A surveillance camera in a retail store is designed to zoom in with laser-like precision to focus on people and merchandise. A race car is designed to handle crowded straightaways and steep turns with speed and agility.

On the surface, the two technologies would appear to have little in common. In fact, it is on their surfaces that surveillance cameras and race cars do share something in common. Parts for cars, cameras and many other products require precise marking for identification and traceability...and that marking is increasingly being done with lasers.

In the former case, for example, one California-based manufacturer of surveillance cameras had Control Micro Systems Inc. integrate a laser-marking system that marks hundreds of characters on a circular stainless steel camera housing in just a couple minutes. The housing measures 10 inches wide, 6 inches high and contains about 20 lines of text that cover nearly all 360 degrees of its exterior. Marked information includes power capabilities, model and serial numbers, and warnings in English, Spanish and Chinese related to the camera’s ignition risks.

Another West Coast company—JOES Racing Parts, based in Everett, WA—laser marks a wide range of anodized metal parts for karts and sprint, stock, drag and quarter-midget racing cars. Part types range from camber gauges and carburetor linkages, to fittings and switch panels.

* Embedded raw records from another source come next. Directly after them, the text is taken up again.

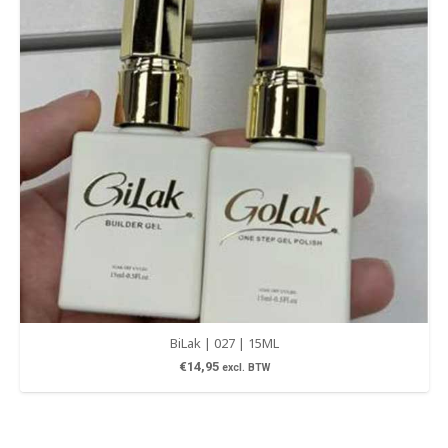
BiLak | 027 | 15ML
€
14,95
excl. BTW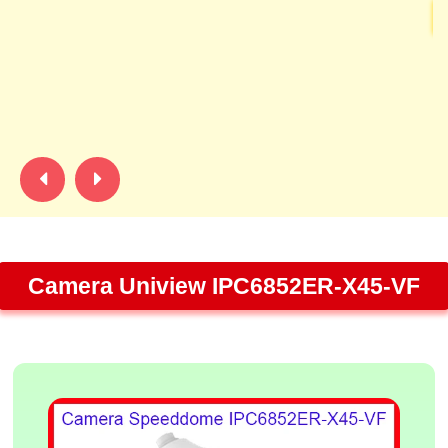
C
vớ
ca
né
h
Camera Uniview IPC6852ER-X45-VF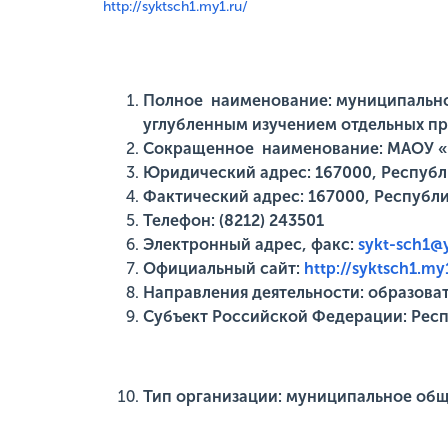
http://syktsch1.my1.ru/
Полное наименование: муниципально
углубленным изучением отдельных пре
Сокращенное наименование: МАОУ 
Юридический адрес: 167000, Республик
Фактический адрес: 167000, Республик
Телефон: (8212) 243501
Электронный адрес, факс:
sykt-sch1@
Официальный сайт:
http://syktsch1.my
Направления деятельности: образоват
Субъект Российской Федерации: Рес
Тип организации: муниципальное общ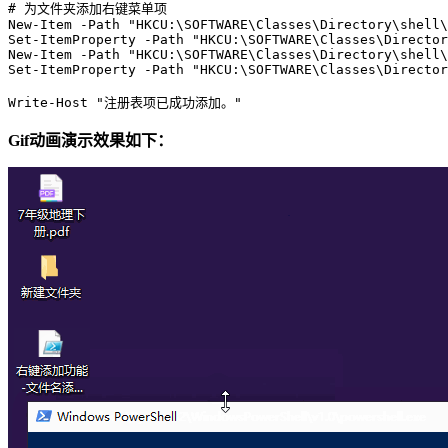
# 为文件夹添加右键菜单项

New-Item -Path "HKCU:\SOFTWARE\Classes\Directory\shell\
Set-ItemProperty -Path "HKCU:\SOFTWARE\Classes\Director
New-Item -Path "HKCU:\SOFTWARE\Classes\Directory\shell\
Set-ItemProperty -Path "HKCU:\SOFTWARE\Classes\Director
Write-Host "注册表项已成功添加。"
Gif动画演示效果如下：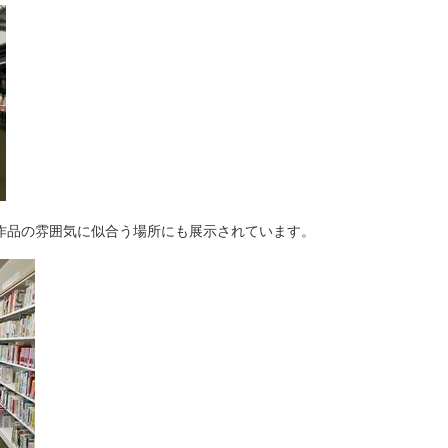
作品の雰囲気に似合う場所にも展示されています。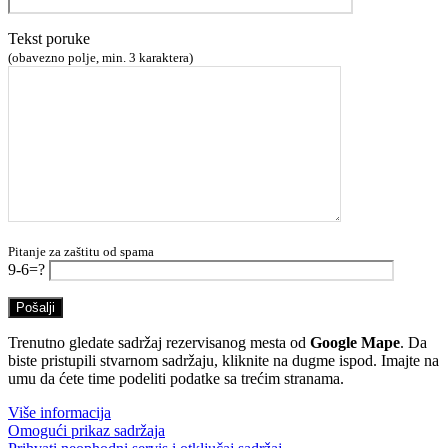
Tekst poruke
(obavezno polje, min. 3 karaktera)
Pitanje za zaštitu od spama
9-6=?
Trenutno gledate sadržaj rezervisanog mesta od
Google Mape
. Da
biste pristupili stvarnom sadržaju, kliknite na dugme ispod. Imajte na
umu da ćete time podeliti podatke sa trećim stranama.
Više informacija
Omogući prikaz sadržaja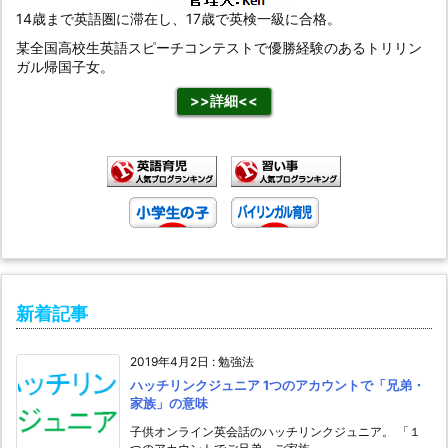
14歳まで英語圏に滞在し、17歳で英検一級に合格。
某全国高校生英語スピーチコンテストで優勝経験のあるトリリン
ガル帰国子女。
>>詳細<<
新着記事
2019年4月2日
:
勉強法
ハッチリンクジュニア 1つのアカウントで「兄弟・
家族」の意味
子供オンライン英会話のハッチリンクジュニア。 「１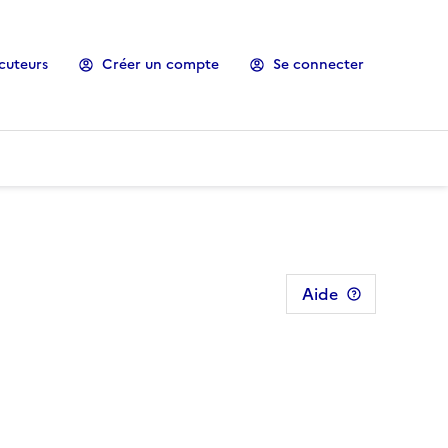
cuteurs
Créer un compte
Se connecter
Aide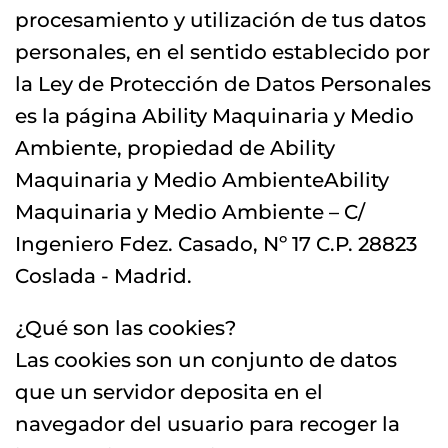
procesamiento y utilización de tus datos
personales, en el sentido establecido por
la Ley de Protección de Datos Personales
es la página Ability Maquinaria y Medio
Ambiente, propiedad de Ability
Maquinaria y Medio AmbienteAbility
Maquinaria y Medio Ambiente – C/
Ingeniero Fdez. Casado, Nº 17 C.P. 28823
Coslada - Madrid.
¿Qué son las cookies?
Las cookies son un conjunto de datos
que un servidor deposita en el
navegador del usuario para recoger la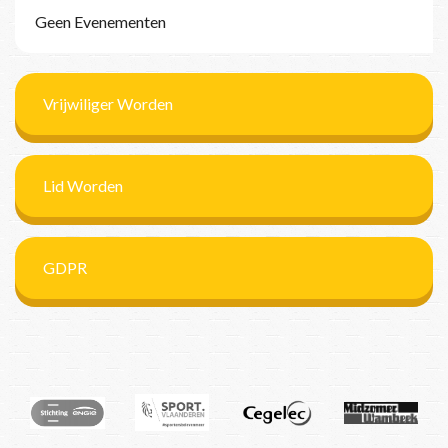
Geen Evenementen
Vrijwiliger Worden
Lid Worden
GDPR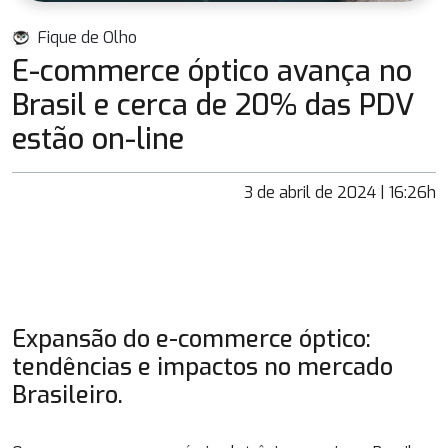
Fique de Olho
E-commerce óptico avança no
Brasil e cerca de 20% das PDV
estão on-line
3 de abril de 2024 | 16:26h
Expansão do e-commerce óptico:
tendências e impactos no mercado
Brasileiro.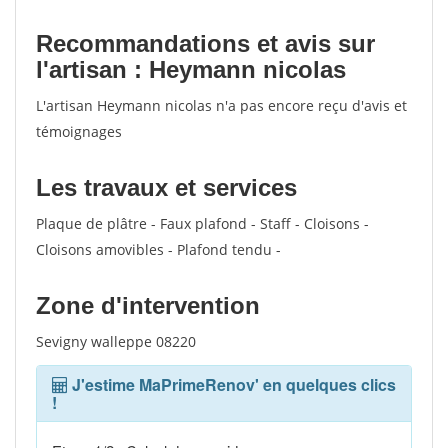
Recommandations et avis sur
l'artisan : Heymann nicolas
L'artisan Heymann nicolas n'a pas encore reçu d'avis et
témoignages
Les travaux et services
Plaque de plâtre - Faux plafond - Staff - Cloisons -
Cloisons amovibles - Plafond tendu -
Zone d'intervention
Sevigny walleppe 08220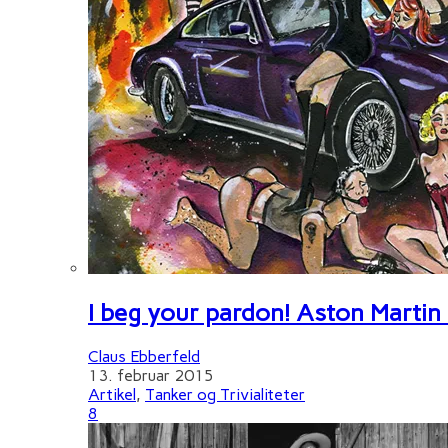
I beg your pardon! Aston Martin
Claus Ebberfeld
13. februar 2015
Artikel
,
Tanker og Trivialiteter
8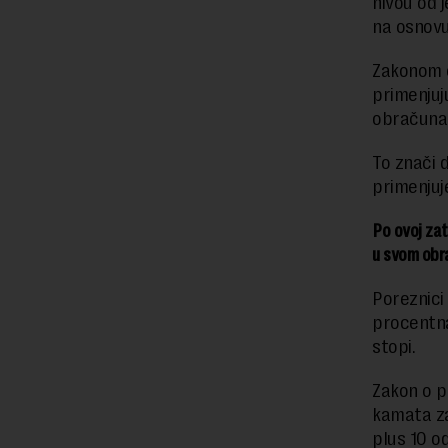
nivou od 
na osnovu
Zakonom o
primenjuj
obračuna
To znači 
primenjuj
Po ovoj za
u svom obr
Poreznici
procentn
stopi.
Zakon o p
kamata z
plus 10 od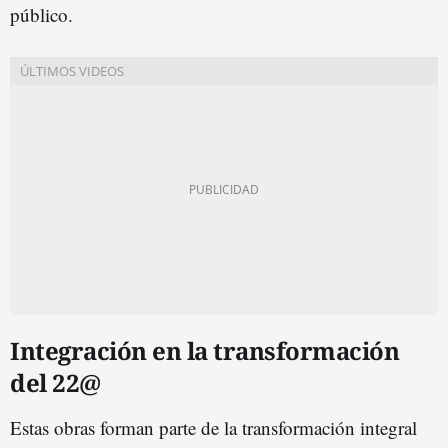
público.
Integración en la transformación
del 22@
Estas obras forman parte de la transformación integral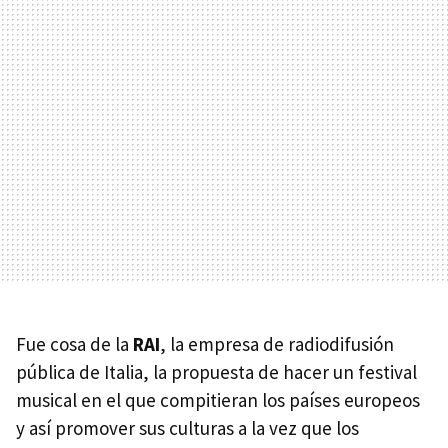
Fue cosa de la
RAI
, la empresa de radiodifusión
pública de Italia, la propuesta de hacer un festival
musical en el que compitieran los países europeos
y así promover sus culturas a la vez que los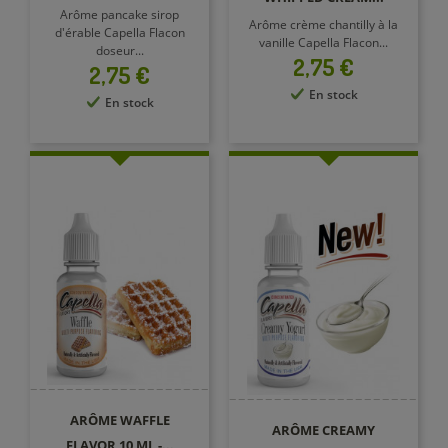
Arôme pancake sirop
Arôme crème chantilly à la
d'érable Capella Flacon
vanille Capella Flacon...
doseur...
Prix
2,75 €
Prix
2,75 €
En stock
En stock
ARÔME WAFFLE
ARÔME CREAMY
FLAVOR 10 ML -...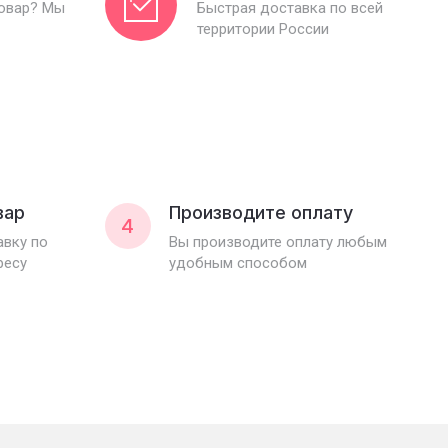
товар? Мы
Быстрая доставка по всей
территории России
вар
Производите оплату
4
вку по
Вы производите оплату любым
ресу
удобным способом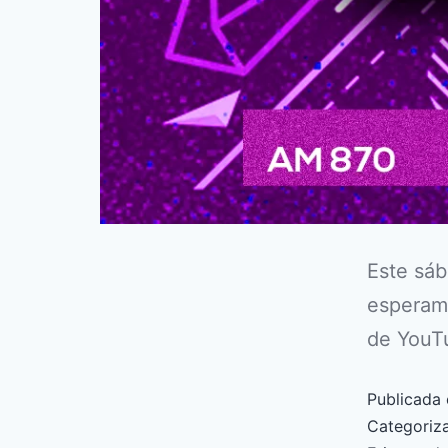
Este sáb
esperamo
de YouT
Publicada 
Categori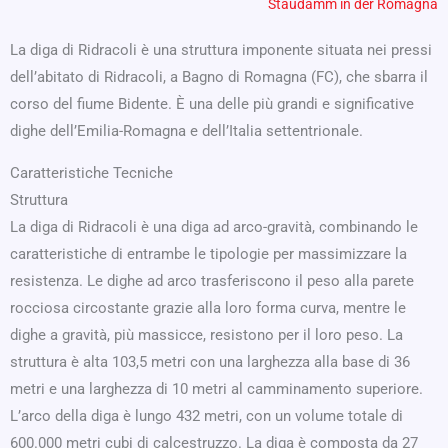
Staudamm in der Romagna
La diga di Ridracoli è una struttura imponente situata nei pressi
dell’abitato di Ridracoli, a Bagno di Romagna (FC), che sbarra il
corso del fiume Bidente. È una delle più grandi e significative
dighe dell’Emilia-Romagna e dell’Italia settentrionale.
Caratteristiche Tecniche
Struttura
La diga di Ridracoli è una diga ad arco-gravità, combinando le
caratteristiche di entrambe le tipologie per massimizzare la
resistenza. Le dighe ad arco trasferiscono il peso alla parete
rocciosa circostante grazie alla loro forma curva, mentre le
dighe a gravità, più massicce, resistono per il loro peso. La
struttura è alta 103,5 metri con una larghezza alla base di 36
metri e una larghezza di 10 metri al camminamento superiore.
L’arco della diga è lungo 432 metri, con un volume totale di
600.000 metri cubi di calcestruzzo. La diga è composta da 27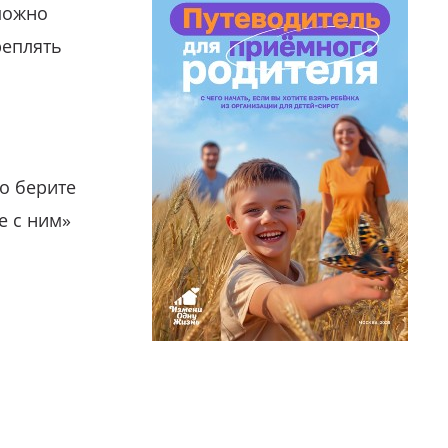
можно
реплять
о берите
е с ним»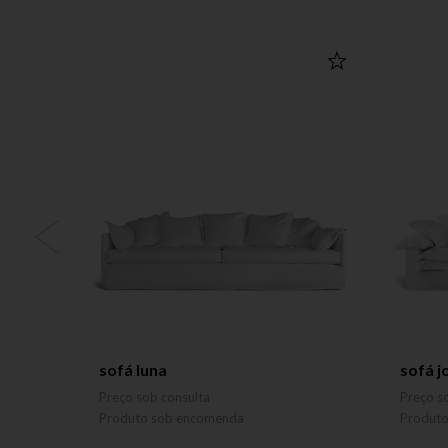
sofá luna
sofá j
Preço sob consulta
Preço s
Produto sob encomenda
Produt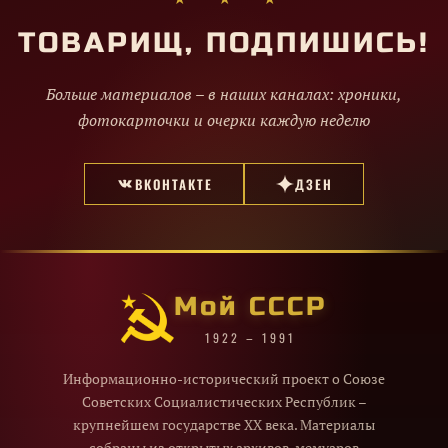
ТОВАРИЩ, ПОДПИШИСЬ!
Больше материалов – в наших каналах: хроники,
фотокарточки и очерки каждую неделю
ВКОНТАКТЕ
ДЗЕН
Мой СССР
1922 – 1991
Информационно-исторический проект о Союзе
Советских Социалистических Республик –
крупнейшем государстве XX века. Материалы
собраны из открытых архивов, мемуаров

Recently, JOES began using the Fenix Flyer CO2 laser marker from Synrad (a Novanta Inc. company), instead of marking parts mechanically (dot-peening) or sending them to a laser job shop for marking. With this marker, JOES creates crisp, clear marks on stationary or moving parts at speeds up to 450 characters per second. Justin Conroy, laser applications engineer at Synrad, says the dot peen marks aren’t sharp enough for the company’s complex logo, and having parts laser-marked at a specialty job shop is too expensive.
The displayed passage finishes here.